When the d_YYYY_MM_DD
eups distrib tags were introduced last year, they were never intended to be long lived as there is no corresponding git tag. While they have been manually cleaned up once or twice, they had accumulated to the point that eups distrib install...
was spending an irritating amount of time downloading tags in serial. As of today, daily tag cleanup has been automated and are now retried by being moved into a sub-directory named old_tags
. Cleanup happens across all eups.lsst.codes
hosted eups package roots, including the “tarballs”.
That’s because of the robots.txt file. Use -U to avoid this (as I’ve said before).

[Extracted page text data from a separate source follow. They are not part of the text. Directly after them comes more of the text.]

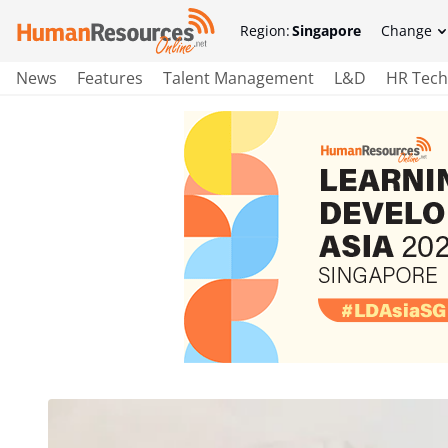
Region:
Singapore
Change
News
Features
Talent Management
L&D
HR Tech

This is the first I’ve heard of a robots.txt
in relation to eups distrib
but there is not, nor has there ever been, a robots.txt
on eups.lsst.codes
.
$ curl -I https://eups.lsst.codes/robots.txt
HTTP/1.1 404 Not Found
Server: nginx/1.13.3
Date: Wed, 02 May 2018 17:15:04 GMT
Content-Type: text/html; charset=iso-8859-1
Connection: keep-alive
$ curl -I https://eups.lsst.codes/stack/robots.txt
HTTP/1.1 404 Not Found
Server: nginx/1.13.3
Date: Wed, 02 May 2018 17:15:08 GMT
Content-Type: text/html; charset=iso-8859-1
Connection: keep-alive
$ curl -I https://eups.lsst.codes/stack/src/robots.txt
HTTP/1.1 404 Not Found
Server: nginx/1.13.3
Date: Wed, 02 May 2018 17:15:11 GMT
Content-Type: text/html; charset=iso-8859-1
Connection: keep-alive
$ curl -I https://eups.lsst.codes/stack/src/tags/robots.txt
HTTP/1.1 404 Not Found
Server: nginx/1.13.3
Date: Wed, 02 May 2018 17:15:14 GMT
Content-Type: text/html; charset=iso-8859-1
Connection: keep-alive
To quote from #dm-square on 2017-06-21:
Robert Lupton [1:48 PM]
Who can remove/fix the robots.txt file on `https://sw.lsstcorp.org`?
…
Joshua Hoblitt [1:57 PM]
@rhl that is ncsa infrastructure
So the problem was brought to square’s attention then.

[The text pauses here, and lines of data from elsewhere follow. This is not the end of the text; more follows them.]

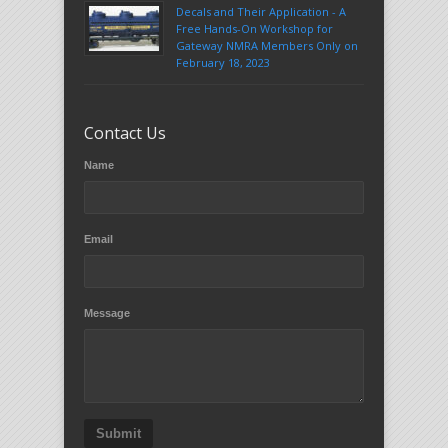
Decals and Their Application - A
Free Hands-On Workshop for
Gateway NMRA Members Only on
February 18, 2023
Contact Us
Name
Email
Message
Submit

I don’t recall that discussion. Looking at the history, there is no problem description or mention of -U
. Could you describe what problem -U
and/or removal of robots.txt
is supposed to resolve?
It was also made clear on 2017-06-21 that there is no robots.txt
on eups.lsst.codes
:
Joshua Hoblitt [10:36 AM]
@rhl I don't have administrative control of https://sw.lsstcorp.org/. I want to make https://eups.lsst.codes canonical but it looks like I failed to open an RFC on that.

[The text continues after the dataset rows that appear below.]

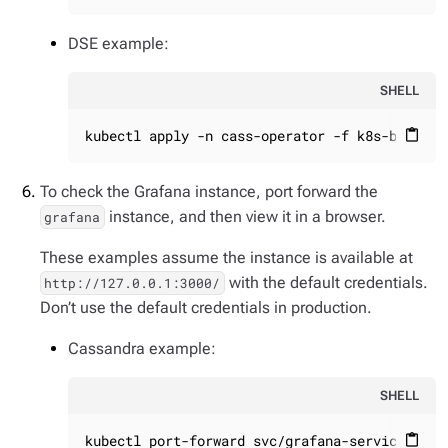
DSE example:
SHELL
kubectl apply -n cass-operator -f k8s-build/g
content_paste
To check the Grafana instance, port forward the
instance, and then view it in a browser.
grafana
These examples assume the instance is available at
with the default credentials.
http://127.0.0.1:3000/
Don’t use the default credentials in production.
Cassandra example:
SHELL
kubectl port-forward svc/grafana-service 3000
content_paste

there is no robots.txt on eups.lsst.codes
I think the problem is downloading large numbers of tag list files, and possibly doing that repeatedly during an installation. If the downloads were done using a mechanism that respected the robots.txt
Crawl-delay
directive and such a directive were to be present, it is possible that they could be very slow. However, it appears to me that the current code does not respect this directive, and the file does not exist anyway.
-U
avoids the problem by not attempting to apply the tags in the first place and thus not needing to download any tag list files.